Zero-inflated ordered logit model
Stata’s new ziologit command fits zero-inflated ordered logit models.
Ordered logit regression is used to model ordered categorical responses, such as symptom severity recorded as none, mild, moderate, or severe. Larger values of such ordered outcomes represent higher levels, but the numeric value is irrelevant.
In some situations, more zeros (or more values in the lowest category) are observed in the data than would be expected by a traditional ordered logit model. A zero might represent the absence of a trait, while the remaining values represent increasing levels of the trait. Many zeros may be observed, some because the individual does not have the trait and some because an individual has the trait but exhibits the lowest level. For example:
In a study of alcohol consumption, some individuals report no consumption because they never drink alcohol, while others may report no alcohol consumption because they did not drink in the survey period.
In a clinical trial of a treatment intended to shrink tumors, outcomes represent no improvement, partial response, or complete response. An individual may show no improvement because the tumor is resistant to treatment or because the tumor was treatable but did not shrink at the time of measurement. The distinction is important because treatable tumors are good candidates for a higher dose.
In contexts such as these, you can use a zero-inflated ordered logit (ZIOL) model. ZIOL models assume that the lowest-valued outcomes come from both a logit model and an ordered logit model, allowing different sets of predictors for each model.
Let’s see it work
Let’s use fictional data on daily cigarette consumption. The codebook command shows us the four levels of cigarette consumption.
More than half the respondents reported zero cigarette consumption. A zero may be reported for two reasons—because a respondent is always a nonsmoker or because a respondent is susceptible to smoking but did not smoke in the time period for which the data were collected. A traditional ordered logit model cannot distinguish between the two causes of zero cigarette consumption. The ZIOL model allows us to model the probability of being susceptible to smoking in addition to modeling level of consumption.
We fit the ZIOL model by using ziologit. We model the level of cigarette consumption as a function of education (education), income in $10,000s (income), and gender (female). We specify the inflate() option to model the probability of being a smoker as a function of education, income, and whether the respondent’s parents smoked (parent).
The first section of the table, labeled “tobacco”, reports results for the ordered logit model of cigarette consumption.

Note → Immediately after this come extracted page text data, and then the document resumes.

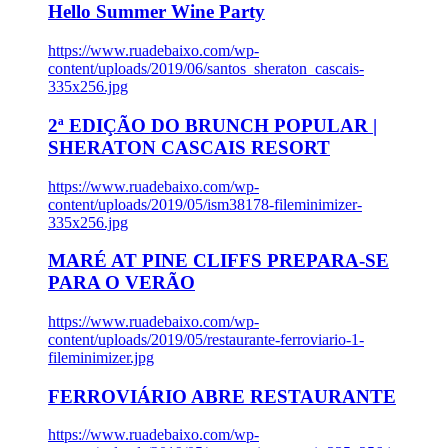
Hello Summer Wine Party
https://www.ruadebaixo.com/wp-
content/uploads/2019/06/santos_sheraton_cascais-
335x256.jpg
2ª EDIÇÃO DO BRUNCH POPULAR |
SHERATON CASCAIS RESORT
https://www.ruadebaixo.com/wp-
content/uploads/2019/05/ism38178-fileminimizer-
335x256.jpg
MARÉ AT PINE CLIFFS PREPARA-SE
PARA O VERÃO
https://www.ruadebaixo.com/wp-
content/uploads/2019/05/restaurante-ferroviario-1-
fileminimizer.jpg
FERROVIÁRIO ABRE RESTAURANTE
https://www.ruadebaixo.com/wp-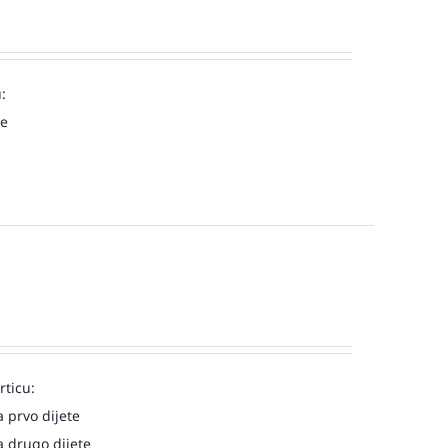
:
ve
rticu:
 prvo dijete
 drugo dijete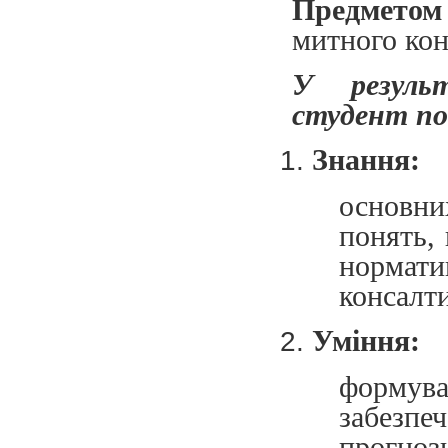
Предметом
митного кон
У результ
студент по
Знання:
основни
понять,
нормат
консалт
Уміння:
форму
забезпе
прогноз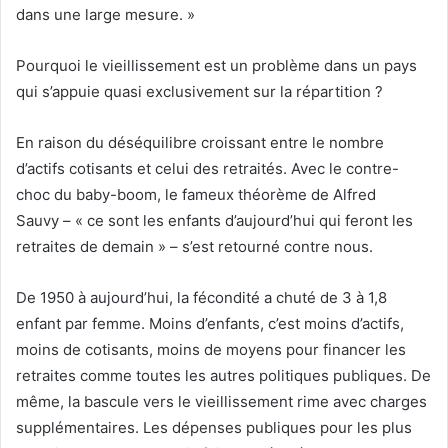
dans une large mesure. »
Pourquoi le vieillissement est un problème dans un pays
qui s’appuie quasi exclusivement sur la répartition ?
En raison du déséquilibre croissant entre le nombre
d’actifs cotisants et celui des retraités. Avec le contre-
choc du baby-boom, le fameux théorème de Alfred
Sauvy – « ce sont les enfants d’aujourd’hui qui feront les
retraites de demain » – s’est retourné contre nous.
De 1950 à aujourd’hui, la fécondité a chuté de 3 à 1,8
enfant par femme. Moins d’enfants, c’est moins d’actifs,
moins de cotisants, moins de moyens pour financer les
retraites comme toutes les autres politiques publiques. De
même, la bascule vers le vieillissement rime avec charges
supplémentaires. Les dépenses publiques pour les plus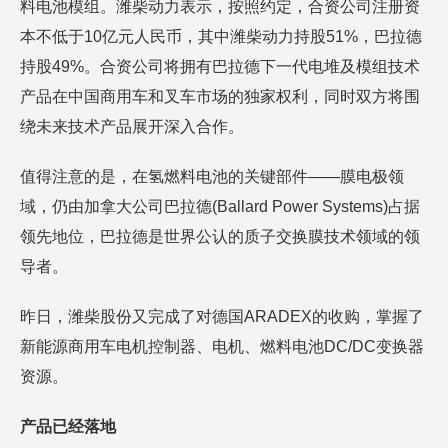
料电池模组。潍柴动力表示，按照约定，合资公司注册资
本不低于10亿元人民币，其中潍柴动力持股51%，巴拉德
持股49%。合资公司将拥有巴拉德下一代电堆及模组技术
产品在中国商用车和叉车市场的独家权利，同时双方将围
绕未来技术产品展开深入合作。
值得注意的是，在氢燃料电池的关键部件——膜电极领
域，仍由加拿大公司巴拉德(Ballard Power Systems)占据
领先地位，巴拉德是世界公认的质子交换膜技术领域的领
导者。
昨日，潍柴股份又完成了对德国ARADEX的收购，掌握了
新能源商用车电机控制器、电机、燃料电池DC/DC变换器
资源。
产品已经落地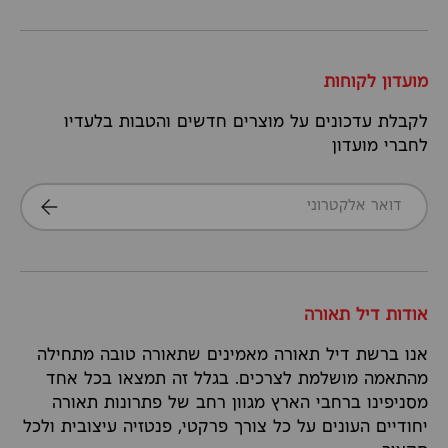
מועדון לקוחות
לקבלת עדכונים על מוצרים חדשים והטבות בלעדיו
לחברי מועדון
דואר אלקטרוני
הרשמה
אודות דיל תאורה
אנו ברשת דיל תאורה מאמינים שתאורה טובה מתחילה
מהתאמה מושלמת לצרכים. בגלל זה תמצאו בכל אחד
מסניפינו ברחבי הארץ מגוון רחב של פתרונות תאורה
יחודיים העונים על כל צורך פרקטי, פנטזיה עיצובית ולכל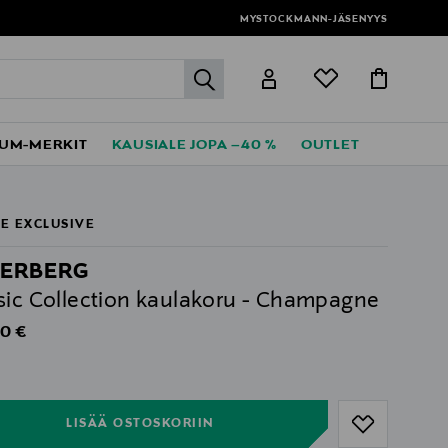
MYSTOCKMANN-JÄSENYYS
label.header.go
UM-MERKIT
KAUSIALE JOPA –40 %
OUTLET
E EXCLUSIVE
ERBERG
sic Collection kaulakoru - Champagne
al Price
0 €
ull
ull
LISÄÄ OSTOSKORIIN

The second section, labeled “inflate”, reports results for the logit model of the probability of being a smoker.
To more easily interpret the results from the first two sections, we request that ziologit show odds ratios rather than coefficients.

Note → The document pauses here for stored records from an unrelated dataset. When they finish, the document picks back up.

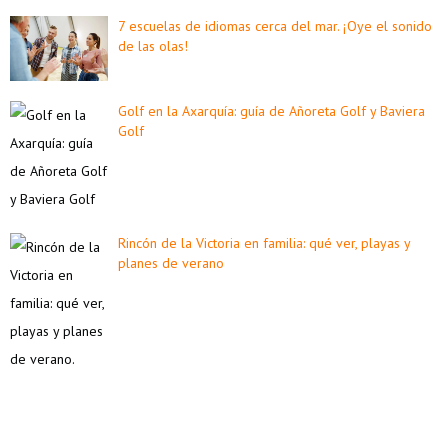
7 escuelas de idiomas cerca del mar. ¡Oye el sonido
de las olas!
Golf en la Axarquía: guía de Añoreta Golf y Baviera
Golf
Rincón de la Victoria en familia: qué ver, playas y
planes de verano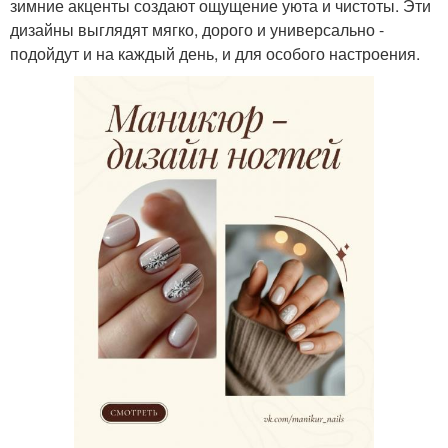
зимние акценты создают ощущение уюта и чистоты. Эти
дизайны выглядят мягко, дорого и универсально -
подойдут и на каждый день, и для особого настроения.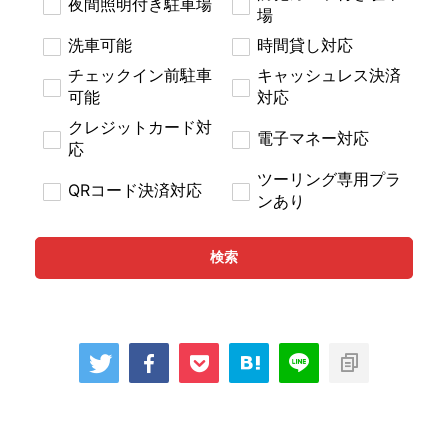
夜間照明付き駐車場
場
洗車可能
時間貸し対応
チェックイン前駐車
キャッシュレス決済
可能
対応
クレジットカード対
電子マネー対応
応
ツーリング専用プラ
QRコード決済対応
ンあり
検索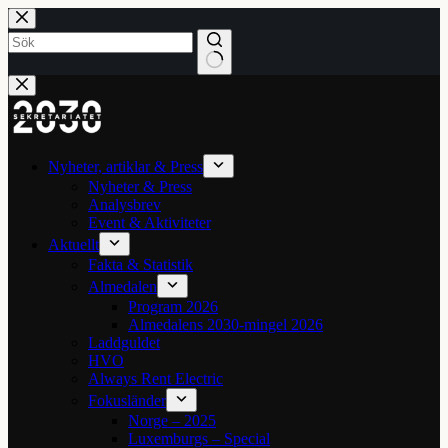
Hoppa
till
innehåll
Inga
resultat
Nyheter, artiklar & Press
Nyheter & Press
Analysbrev
Event & Aktiviteter
Aktuellt
Fakta & Statistik
Almedalen
Program 2026
Almedalens 2030-mingel 2026
Laddguldet
HVO
Always Rent Electric
Fokusländer
Norge – 2025
Luxemburgs – Special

A $10,000 increase in annual income decreases the odds of being a smoker by a factor of 0.88 (12% decrease in odds) but, among smokers, increases the odds of higher cigarette consumption by a factor of 1.79 (79% increase in odds). This suggests that wealthier individuals are less likely to smoke, but if they do decide to smoke, they tend to smoke more cigarettes.
But what do these results mean in terms of the probability of exhibiting different smoking behavior? Suppose we want to know the relationship of cigarette consumption to income level. For that, we use the margins command. For annual incomes of $0, $50,000, $100,000, $150,00, and $200,000, we estimate the expected probabilities of each cigarette consumption level.
We estimated many expected probabilities. It is helpful to visualize the results by using marginsplot.
The probability of smoking 0 cigarettes decreases as annual income increases until $100,000; then, the probability gradually increases again. The probability of smoking 1–7 cigarettes/day is highest when earnings are $100,000 per year, and lowest when earnings are $200,000 per year.
We now want to examine the relationship between income and the susceptibility to smoking. We add the predict(ps) option to margins to request the estimates of predicted probability of susceptibility.
. quietly margins, predict(ps) at(income=(0(5)20)) . marginsplot
Four-fifths of respondents when income is zero are susceptible to smoking. The probability of being a smoker decreases with increasing income, with just over a third of respondents susceptible to smoking when earnings are $200,000 per year. This supports the interpretation that income may act as a proxy for health consciousness.
Next we use margins to focus on subjects who are susceptible to smoking. By specifying statistic pcond1 along with each outcome level, we calculate the probability of each level of tobacco, conditional on susceptibility. As before, calculations are performed at five levels of income and graphed with marginsplot.
. quietly margins, predict(pcond1 outcome(0)) predict(pcond1 outcome(1)) predict(pcond1 outcome(2)) predict(pcond1 outcome(3)) at(income=(0(5)20))
When annual income is zero, well over half of those susceptible to smoking report zero cigarette consumption, and those who do consume cigarettes are most likely to smoke just a few cigarettes per day. As income increases, the probability of zero consumption falls. Higher annual income is associated with a higher probability of being a heavy smoker. This suggests that, among smokers, cigarettes are treated as what economists call a normal good, that is, something for which demand increases when income increases.
We can see from this example that the effect of income on cigarette consumption is multifaceted. The ziologit command makes it possible to model smoking susceptibility as well as smoking intensity, leading to a better understanding of the factors influencing smoking behavior.